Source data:
<<<<

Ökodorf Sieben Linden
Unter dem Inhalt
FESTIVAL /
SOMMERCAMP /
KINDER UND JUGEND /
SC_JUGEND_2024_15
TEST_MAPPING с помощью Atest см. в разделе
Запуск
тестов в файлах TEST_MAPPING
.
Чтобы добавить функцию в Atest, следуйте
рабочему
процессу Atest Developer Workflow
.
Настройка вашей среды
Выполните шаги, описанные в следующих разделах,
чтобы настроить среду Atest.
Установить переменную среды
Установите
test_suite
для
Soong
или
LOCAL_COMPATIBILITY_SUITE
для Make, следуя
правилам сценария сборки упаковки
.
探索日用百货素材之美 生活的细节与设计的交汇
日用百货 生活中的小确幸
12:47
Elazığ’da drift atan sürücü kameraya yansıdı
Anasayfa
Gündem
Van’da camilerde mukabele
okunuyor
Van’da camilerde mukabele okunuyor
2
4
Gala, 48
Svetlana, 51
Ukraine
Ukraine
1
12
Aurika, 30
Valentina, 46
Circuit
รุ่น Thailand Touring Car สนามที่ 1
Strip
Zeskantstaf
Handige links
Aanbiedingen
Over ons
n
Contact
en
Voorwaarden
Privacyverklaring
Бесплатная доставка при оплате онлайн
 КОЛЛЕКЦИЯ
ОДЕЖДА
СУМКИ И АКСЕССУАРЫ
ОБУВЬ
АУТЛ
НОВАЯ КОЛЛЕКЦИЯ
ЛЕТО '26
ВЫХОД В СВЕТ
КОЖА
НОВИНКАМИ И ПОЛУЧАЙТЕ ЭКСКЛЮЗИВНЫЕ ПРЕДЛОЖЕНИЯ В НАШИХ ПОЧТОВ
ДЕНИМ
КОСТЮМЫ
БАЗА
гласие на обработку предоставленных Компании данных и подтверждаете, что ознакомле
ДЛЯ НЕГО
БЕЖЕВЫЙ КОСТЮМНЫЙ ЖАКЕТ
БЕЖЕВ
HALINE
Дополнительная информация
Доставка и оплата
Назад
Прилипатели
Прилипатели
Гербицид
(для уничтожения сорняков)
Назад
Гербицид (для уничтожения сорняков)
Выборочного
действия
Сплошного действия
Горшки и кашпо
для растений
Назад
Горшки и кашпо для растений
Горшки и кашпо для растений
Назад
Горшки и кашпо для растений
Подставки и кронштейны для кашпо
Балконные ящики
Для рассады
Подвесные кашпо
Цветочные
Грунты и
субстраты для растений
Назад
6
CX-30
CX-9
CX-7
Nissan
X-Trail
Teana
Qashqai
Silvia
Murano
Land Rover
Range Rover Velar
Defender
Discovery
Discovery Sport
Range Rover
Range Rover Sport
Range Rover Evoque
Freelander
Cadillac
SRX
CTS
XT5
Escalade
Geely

>>>>

Problem:
The lines needed run from the first line of the data through the line containing "Выполните шаги, описанные"; give them again exactly and nothing else.

Exercise solution:
Ökodorf Sieben Linden
Unter dem Inhalt
FESTIVAL /
SOMMERCAMP /
KINDER UND JUGEND /
SC_JUGEND_2024_15
TEST_MAPPING с помощью Atest см. в разделе
Запуск
тестов в файлах TEST_MAPPING
.
Чтобы добавить функцию в Atest, следуйте
рабочему
процессу Atest Developer Workflow
.
Настройка вашей среды
Выполните шаги, описанные в следующих разделах,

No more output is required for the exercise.